REQUIRED ACTION —
Answer with one figure only, the number of lines below in which "AppScan" occurs.

=== EXTRACTED ENTRIES ===

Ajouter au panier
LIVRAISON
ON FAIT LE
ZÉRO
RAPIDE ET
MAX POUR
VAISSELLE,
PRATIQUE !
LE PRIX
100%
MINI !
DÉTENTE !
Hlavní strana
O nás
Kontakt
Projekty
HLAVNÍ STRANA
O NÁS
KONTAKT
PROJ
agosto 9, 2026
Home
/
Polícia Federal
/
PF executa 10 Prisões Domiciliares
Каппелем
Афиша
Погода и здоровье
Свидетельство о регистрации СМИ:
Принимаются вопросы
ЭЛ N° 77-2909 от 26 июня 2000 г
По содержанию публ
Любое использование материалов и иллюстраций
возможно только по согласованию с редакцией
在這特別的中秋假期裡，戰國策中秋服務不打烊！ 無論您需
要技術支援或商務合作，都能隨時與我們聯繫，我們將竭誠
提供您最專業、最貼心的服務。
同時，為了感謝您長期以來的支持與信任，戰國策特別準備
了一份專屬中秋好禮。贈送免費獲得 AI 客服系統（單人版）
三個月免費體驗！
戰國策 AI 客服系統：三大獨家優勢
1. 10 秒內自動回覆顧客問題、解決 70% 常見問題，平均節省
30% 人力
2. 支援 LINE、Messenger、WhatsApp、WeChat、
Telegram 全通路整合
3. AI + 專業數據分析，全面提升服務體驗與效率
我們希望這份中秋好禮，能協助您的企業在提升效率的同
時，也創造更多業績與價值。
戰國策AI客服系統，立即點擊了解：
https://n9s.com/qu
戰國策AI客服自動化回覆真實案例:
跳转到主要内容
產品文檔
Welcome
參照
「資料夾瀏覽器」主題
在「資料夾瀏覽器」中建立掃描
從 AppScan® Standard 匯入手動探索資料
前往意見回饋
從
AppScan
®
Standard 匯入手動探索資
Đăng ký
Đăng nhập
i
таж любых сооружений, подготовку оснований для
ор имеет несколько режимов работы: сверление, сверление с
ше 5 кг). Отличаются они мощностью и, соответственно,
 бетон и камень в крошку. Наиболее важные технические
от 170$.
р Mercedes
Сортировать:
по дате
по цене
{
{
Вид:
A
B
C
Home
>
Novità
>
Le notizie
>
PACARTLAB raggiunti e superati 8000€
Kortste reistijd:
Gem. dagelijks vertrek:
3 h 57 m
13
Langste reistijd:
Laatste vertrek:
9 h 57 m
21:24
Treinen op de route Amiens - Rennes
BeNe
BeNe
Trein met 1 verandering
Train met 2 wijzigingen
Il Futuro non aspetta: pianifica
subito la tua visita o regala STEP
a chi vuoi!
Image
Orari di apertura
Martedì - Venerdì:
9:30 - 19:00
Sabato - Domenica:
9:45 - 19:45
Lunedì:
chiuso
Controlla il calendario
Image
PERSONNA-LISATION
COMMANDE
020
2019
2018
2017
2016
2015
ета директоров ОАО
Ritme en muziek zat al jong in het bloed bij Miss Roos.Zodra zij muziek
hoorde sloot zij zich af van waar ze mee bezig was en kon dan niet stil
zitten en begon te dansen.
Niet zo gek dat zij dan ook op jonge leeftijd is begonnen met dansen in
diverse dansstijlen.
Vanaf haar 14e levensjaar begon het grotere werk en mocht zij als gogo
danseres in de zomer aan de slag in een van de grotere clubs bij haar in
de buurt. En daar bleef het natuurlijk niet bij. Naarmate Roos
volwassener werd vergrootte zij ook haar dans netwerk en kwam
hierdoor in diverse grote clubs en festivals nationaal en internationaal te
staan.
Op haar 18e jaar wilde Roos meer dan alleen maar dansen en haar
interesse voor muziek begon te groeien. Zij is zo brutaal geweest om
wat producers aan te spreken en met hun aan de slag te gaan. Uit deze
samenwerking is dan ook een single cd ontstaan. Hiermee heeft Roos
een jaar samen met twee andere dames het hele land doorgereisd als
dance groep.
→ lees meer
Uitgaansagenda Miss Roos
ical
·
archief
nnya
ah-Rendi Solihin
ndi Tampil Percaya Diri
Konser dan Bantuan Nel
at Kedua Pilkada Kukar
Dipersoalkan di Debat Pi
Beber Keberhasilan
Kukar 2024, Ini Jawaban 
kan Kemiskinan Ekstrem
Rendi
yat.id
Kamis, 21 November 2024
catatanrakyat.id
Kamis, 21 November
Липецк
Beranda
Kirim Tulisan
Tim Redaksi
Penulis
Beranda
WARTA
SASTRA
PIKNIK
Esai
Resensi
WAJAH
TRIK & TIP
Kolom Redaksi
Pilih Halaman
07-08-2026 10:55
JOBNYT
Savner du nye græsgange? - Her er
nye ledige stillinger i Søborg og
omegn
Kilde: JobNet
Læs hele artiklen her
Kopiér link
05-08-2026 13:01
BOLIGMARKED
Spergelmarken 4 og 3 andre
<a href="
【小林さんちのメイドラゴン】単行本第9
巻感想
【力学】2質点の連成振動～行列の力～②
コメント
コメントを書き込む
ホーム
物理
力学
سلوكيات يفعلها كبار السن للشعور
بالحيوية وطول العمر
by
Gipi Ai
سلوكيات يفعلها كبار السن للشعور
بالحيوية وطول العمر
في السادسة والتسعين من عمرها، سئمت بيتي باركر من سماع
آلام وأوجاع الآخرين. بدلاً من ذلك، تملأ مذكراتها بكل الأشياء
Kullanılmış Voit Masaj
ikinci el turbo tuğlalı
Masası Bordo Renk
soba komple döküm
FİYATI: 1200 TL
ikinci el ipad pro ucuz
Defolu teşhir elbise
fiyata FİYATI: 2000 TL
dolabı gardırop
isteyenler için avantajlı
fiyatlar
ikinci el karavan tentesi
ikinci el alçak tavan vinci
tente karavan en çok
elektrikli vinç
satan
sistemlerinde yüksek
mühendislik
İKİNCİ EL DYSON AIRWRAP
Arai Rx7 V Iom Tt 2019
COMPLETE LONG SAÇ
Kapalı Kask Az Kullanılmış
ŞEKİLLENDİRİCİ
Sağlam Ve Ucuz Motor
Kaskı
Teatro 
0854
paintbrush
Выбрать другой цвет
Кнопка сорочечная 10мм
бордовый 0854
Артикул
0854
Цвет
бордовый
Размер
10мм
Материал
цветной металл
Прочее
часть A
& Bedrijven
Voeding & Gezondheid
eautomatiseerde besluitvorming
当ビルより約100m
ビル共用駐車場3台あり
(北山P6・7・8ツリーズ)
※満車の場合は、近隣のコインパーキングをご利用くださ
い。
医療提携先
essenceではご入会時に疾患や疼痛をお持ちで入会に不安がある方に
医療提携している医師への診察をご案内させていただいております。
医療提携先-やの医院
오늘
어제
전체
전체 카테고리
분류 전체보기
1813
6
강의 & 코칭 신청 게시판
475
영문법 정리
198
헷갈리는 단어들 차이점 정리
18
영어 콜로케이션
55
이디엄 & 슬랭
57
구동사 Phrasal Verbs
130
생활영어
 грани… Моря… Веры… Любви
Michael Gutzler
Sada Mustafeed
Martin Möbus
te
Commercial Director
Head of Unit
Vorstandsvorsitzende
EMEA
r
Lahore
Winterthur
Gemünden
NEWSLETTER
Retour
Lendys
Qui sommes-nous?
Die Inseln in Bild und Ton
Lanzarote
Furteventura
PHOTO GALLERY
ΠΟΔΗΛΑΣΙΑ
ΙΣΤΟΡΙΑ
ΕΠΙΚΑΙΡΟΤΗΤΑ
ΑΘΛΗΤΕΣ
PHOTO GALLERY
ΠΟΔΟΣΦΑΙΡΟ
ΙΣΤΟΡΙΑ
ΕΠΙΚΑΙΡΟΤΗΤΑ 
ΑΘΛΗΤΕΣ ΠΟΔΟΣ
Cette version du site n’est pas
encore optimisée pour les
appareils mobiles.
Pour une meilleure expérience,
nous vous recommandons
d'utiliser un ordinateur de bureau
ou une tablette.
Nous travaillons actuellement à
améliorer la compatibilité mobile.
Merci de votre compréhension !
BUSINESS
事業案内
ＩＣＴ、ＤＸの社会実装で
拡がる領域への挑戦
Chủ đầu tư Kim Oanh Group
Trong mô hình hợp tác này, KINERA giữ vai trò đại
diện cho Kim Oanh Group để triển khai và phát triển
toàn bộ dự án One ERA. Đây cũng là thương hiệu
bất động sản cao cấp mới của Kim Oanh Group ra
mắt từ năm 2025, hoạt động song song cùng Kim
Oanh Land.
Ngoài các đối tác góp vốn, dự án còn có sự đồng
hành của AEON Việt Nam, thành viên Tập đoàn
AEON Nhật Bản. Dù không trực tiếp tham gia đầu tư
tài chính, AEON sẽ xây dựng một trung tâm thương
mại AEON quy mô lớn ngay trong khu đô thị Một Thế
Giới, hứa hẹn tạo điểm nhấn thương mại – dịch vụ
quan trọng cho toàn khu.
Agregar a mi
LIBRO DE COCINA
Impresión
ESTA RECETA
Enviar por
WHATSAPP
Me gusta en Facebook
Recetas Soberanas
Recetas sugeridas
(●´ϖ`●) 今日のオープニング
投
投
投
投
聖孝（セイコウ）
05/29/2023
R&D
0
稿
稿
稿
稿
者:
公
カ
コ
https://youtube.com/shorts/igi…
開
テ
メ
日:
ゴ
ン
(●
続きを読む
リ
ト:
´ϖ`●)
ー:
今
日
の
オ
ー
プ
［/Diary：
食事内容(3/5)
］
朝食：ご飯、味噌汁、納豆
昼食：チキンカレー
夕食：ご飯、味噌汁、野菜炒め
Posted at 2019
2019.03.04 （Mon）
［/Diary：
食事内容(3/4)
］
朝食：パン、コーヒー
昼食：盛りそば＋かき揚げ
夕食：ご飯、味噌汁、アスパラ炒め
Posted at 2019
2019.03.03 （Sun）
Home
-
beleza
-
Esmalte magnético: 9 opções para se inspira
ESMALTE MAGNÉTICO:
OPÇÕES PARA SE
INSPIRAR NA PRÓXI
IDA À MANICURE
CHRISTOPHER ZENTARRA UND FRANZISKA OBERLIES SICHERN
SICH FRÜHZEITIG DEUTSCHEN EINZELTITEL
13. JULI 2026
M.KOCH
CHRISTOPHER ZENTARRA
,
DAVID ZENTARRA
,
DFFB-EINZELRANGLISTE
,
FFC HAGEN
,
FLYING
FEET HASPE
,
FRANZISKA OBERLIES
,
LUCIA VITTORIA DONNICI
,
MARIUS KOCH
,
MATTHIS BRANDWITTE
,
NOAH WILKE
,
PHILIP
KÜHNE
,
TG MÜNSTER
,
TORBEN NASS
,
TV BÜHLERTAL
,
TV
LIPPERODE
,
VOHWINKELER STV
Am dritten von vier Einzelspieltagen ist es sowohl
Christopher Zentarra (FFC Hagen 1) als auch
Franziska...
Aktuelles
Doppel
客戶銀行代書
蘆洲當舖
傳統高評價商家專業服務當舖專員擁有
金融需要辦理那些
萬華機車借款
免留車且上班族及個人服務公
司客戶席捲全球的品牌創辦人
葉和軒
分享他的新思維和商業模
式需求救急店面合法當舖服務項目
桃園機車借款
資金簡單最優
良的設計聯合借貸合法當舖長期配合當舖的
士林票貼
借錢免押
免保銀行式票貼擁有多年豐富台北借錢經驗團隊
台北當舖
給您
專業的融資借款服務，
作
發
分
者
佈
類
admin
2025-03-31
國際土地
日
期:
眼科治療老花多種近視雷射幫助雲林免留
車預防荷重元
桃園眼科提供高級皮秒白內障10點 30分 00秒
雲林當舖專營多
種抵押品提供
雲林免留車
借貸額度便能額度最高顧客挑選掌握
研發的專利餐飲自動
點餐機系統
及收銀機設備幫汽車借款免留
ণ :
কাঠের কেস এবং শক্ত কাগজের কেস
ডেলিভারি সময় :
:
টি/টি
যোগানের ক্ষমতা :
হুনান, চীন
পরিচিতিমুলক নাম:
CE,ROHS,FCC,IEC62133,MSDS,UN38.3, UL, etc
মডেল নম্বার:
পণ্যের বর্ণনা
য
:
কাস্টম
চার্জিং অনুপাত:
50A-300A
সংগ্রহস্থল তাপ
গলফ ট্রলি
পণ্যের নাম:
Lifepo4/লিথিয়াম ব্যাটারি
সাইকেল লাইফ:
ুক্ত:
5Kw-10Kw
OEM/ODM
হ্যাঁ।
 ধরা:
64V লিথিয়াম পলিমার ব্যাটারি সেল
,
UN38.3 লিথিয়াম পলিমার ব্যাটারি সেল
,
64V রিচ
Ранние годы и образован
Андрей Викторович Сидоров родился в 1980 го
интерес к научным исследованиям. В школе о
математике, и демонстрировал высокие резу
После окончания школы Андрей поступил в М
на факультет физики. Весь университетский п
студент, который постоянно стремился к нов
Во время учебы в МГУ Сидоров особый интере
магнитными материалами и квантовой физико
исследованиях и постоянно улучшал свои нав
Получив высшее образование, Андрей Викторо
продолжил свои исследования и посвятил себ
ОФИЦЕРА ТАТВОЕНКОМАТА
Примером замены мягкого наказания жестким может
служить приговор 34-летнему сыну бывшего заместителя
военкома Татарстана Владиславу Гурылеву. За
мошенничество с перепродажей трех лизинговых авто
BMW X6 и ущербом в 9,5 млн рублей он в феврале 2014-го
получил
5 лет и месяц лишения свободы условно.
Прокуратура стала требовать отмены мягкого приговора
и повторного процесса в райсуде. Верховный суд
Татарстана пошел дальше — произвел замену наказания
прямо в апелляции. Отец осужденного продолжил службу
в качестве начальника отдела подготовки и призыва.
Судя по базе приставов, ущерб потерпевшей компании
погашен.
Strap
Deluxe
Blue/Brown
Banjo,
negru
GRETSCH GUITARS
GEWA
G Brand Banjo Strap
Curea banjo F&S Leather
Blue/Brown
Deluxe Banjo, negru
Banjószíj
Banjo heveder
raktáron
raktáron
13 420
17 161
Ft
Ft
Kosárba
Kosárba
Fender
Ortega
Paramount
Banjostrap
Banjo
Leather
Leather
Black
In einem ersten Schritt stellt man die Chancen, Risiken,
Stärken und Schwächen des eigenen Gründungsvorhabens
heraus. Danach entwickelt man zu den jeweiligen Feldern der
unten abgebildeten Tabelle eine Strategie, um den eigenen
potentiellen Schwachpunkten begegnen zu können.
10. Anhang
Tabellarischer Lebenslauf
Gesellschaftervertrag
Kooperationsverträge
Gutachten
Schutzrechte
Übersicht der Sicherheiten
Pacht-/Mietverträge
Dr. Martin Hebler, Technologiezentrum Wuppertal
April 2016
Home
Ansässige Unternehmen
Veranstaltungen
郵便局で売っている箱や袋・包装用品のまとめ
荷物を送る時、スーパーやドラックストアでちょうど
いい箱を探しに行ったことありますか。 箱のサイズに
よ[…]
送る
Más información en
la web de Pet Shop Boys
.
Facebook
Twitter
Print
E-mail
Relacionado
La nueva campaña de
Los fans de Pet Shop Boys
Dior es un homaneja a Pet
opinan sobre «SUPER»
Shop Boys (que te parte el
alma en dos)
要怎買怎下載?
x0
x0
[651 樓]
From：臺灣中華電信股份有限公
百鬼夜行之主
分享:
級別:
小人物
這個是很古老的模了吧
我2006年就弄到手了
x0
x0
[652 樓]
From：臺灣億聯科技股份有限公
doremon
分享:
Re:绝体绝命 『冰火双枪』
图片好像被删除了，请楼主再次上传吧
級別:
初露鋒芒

===

TASK RESULT —
2